What is text analysis?

Text analysis is the process of using computer systems to read and understand human-written text for business insights.

https://aws.amazon.com/what-is/text-analysis/

The above definition does not cover the text analysis done manually by researchers in social sciences. So, generally, text analysis is the process of examining and understanding texts using various techniques and methods in order to extract meaningful insights and patterns. Text analysis techniques using computer systems can range from basic tasks such as text cleaning, tokenization, and counting word frequencies, to more complex tasks such as text classification, sentiment analysis, topic modeling, and natural language processing (NLP).

In today’s data-driven world, text analysis has become an essential tool for understanding and extracting insights from vast amounts of unstructured data. With the rise of social media, online reviews, and customer feedback, text analysis has become increasingly important in fields such as marketing, customer service, and research. Python, being a popular language for data analysis, provides a wide range of libraries and tools for text analysis, making it an excellent choice for anyone looking to perform text analysis tasks.

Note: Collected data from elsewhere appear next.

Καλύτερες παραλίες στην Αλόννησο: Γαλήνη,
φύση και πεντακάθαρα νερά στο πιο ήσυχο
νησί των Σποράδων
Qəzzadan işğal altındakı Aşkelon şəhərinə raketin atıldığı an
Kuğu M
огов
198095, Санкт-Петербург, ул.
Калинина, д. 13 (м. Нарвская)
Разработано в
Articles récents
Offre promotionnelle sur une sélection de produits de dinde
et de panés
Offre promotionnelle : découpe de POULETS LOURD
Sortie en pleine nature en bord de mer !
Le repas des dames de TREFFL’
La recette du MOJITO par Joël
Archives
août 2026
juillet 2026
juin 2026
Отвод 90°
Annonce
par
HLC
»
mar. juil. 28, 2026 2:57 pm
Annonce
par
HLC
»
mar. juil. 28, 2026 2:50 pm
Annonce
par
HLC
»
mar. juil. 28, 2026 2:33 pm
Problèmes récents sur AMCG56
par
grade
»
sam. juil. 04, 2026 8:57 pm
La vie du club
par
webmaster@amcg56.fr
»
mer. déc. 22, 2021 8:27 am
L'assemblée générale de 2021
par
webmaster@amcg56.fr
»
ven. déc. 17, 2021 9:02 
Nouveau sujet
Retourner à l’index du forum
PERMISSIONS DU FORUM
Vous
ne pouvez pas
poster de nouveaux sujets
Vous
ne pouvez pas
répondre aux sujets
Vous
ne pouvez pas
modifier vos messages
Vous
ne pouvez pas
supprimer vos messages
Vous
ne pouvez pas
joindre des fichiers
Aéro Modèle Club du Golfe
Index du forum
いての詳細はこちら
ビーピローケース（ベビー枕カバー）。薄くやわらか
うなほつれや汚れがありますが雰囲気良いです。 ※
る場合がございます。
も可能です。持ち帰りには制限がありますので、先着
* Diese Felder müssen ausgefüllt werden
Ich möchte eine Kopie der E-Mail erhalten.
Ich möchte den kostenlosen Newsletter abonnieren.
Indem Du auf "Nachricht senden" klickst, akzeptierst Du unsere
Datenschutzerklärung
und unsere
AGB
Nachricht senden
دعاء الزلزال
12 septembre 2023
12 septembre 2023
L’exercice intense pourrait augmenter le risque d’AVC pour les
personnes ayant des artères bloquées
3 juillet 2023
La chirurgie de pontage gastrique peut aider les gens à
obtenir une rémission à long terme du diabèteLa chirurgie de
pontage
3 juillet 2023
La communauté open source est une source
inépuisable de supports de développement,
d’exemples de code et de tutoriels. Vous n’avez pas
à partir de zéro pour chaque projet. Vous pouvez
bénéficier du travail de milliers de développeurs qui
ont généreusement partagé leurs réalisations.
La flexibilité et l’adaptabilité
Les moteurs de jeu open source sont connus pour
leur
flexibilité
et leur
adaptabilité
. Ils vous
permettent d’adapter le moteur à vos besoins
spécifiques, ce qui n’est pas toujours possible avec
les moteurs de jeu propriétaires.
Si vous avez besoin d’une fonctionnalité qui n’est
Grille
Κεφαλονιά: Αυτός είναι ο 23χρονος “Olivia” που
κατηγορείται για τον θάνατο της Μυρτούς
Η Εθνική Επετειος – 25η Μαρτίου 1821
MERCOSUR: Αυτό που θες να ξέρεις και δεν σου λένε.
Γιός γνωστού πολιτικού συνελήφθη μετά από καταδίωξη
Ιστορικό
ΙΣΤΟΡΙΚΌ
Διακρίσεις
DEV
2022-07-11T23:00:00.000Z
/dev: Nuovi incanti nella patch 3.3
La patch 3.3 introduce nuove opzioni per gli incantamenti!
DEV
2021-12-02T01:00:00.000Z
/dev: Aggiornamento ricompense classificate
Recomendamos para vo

In this blog post, I will explore various approaches to text analysis and popular Python libraries that can be used for text analysis. In a previous post, I explained how you can work with the Stanza library to analyze texts. In hits post, I will focus on Spacy, a popular library for natural language processing, and explore its text preprocessing capabilities, including tokenization, lemmatization, and stop word removal. Additionally, I will dive into sentiment analysis with TextBlob, a Python library built on top of NLTK. By the end of this blog post, you will have a good understanding of text analysis with Python and be able to apply these techniques to your own text analysis tasks.

Text Preprocessing

Text preprocessing is an important step in any text analysis task, as it helps to clean and transform the raw text into a more structured format that can be easily analyzed. Spacy, a popular natural language processing library in Python, provides various tools for text preprocessing, including tokenization, lemmatization, and stop word removal.

  1. Installing Spacy: Before we can start using Spacy, we need to install it. You can install Spacy using pip, a package manager for Python. Simply run the following command in your terminal or command prompt:
pip install spacy
  1. Importing and loading the Spacy model: Once Spacy is installed, we need to load a language model that can be used for text preprocessing. Spacy provides various pre-trained models for different languages, including English, Spanish, German, and more. You can load the English model by running the following code:
import spacy

nlp = spacy.load("en_core_web_sm")

This will load the English language model into the nlp object.

  1. Tokenization of text using Spacy: Tokenization is the process of splitting the text into individual words or tokens. Spacy provides a tokenizer that can split the text into tokens based on various rules. You can tokenize a text by calling the nlp object on the text and iterating over the doc object to get the individual tokens:
text = "This is a sample sentence."
doc = nlp(text)

for token in doc:
    print(token.text)

This will output:

This
is
a
sample
sentence
.
  1. Lemmatization of tokens using Spacy: Lemmatization is the process of reducing words to their base or dictionary form. Spacy provides a lemmatizer that can be used to lemmatize tokens. You can lemmatize a token by accessing its lemma_ attribute:
for token in doc:
    print(token.text, token.lemma_)

This will output:

This this
is be
a a
sample sample
sentence sentence
. .

Note that the lemmatized form of “is” is “be”, which is the base form of the verb.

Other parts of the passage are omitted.